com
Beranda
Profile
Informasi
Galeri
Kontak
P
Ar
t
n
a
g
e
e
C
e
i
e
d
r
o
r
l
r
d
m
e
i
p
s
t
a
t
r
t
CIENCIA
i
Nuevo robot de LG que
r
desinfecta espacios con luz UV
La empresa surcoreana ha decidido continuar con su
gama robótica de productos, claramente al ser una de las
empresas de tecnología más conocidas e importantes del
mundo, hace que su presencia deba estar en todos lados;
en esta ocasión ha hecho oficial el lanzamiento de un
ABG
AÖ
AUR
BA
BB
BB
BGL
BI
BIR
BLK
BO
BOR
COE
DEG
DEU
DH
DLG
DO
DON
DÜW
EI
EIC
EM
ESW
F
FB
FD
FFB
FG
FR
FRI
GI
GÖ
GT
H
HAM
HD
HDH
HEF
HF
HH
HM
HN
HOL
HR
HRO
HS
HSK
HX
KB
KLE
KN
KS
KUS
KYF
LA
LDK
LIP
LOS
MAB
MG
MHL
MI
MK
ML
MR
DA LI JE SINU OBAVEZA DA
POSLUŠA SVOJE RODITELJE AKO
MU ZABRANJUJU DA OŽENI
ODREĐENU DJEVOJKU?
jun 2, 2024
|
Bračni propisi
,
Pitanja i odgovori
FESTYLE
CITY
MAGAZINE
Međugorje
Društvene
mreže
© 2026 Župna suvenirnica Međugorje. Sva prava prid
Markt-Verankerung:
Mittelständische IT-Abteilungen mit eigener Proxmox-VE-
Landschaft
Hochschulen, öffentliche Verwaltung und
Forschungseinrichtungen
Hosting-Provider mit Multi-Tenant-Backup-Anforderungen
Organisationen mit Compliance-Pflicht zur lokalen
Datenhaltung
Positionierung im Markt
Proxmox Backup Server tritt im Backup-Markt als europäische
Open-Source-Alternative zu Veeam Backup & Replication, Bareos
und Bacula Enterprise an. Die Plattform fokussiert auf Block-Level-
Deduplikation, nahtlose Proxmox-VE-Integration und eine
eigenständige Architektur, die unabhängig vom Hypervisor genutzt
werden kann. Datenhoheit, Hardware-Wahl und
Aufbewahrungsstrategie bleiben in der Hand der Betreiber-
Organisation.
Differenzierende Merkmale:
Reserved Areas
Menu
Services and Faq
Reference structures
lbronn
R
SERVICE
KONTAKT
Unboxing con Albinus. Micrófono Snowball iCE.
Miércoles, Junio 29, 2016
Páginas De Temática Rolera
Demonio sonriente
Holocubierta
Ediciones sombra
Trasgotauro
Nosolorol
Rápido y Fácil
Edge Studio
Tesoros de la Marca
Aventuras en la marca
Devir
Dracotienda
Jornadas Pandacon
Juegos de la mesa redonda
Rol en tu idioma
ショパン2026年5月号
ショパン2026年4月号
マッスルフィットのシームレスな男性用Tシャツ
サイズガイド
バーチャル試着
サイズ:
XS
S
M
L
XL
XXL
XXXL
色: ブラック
******************************
What to do - Search the entries above for "Proxmox". Show every line that has it.

Solution to the exercise -
Mittelständische IT-Abteilungen mit eigener Proxmox-VE-
Proxmox Backup Server tritt im Backup-Markt als europäische
Deduplikation, nahtlose Proxmox-VE-Integration und eine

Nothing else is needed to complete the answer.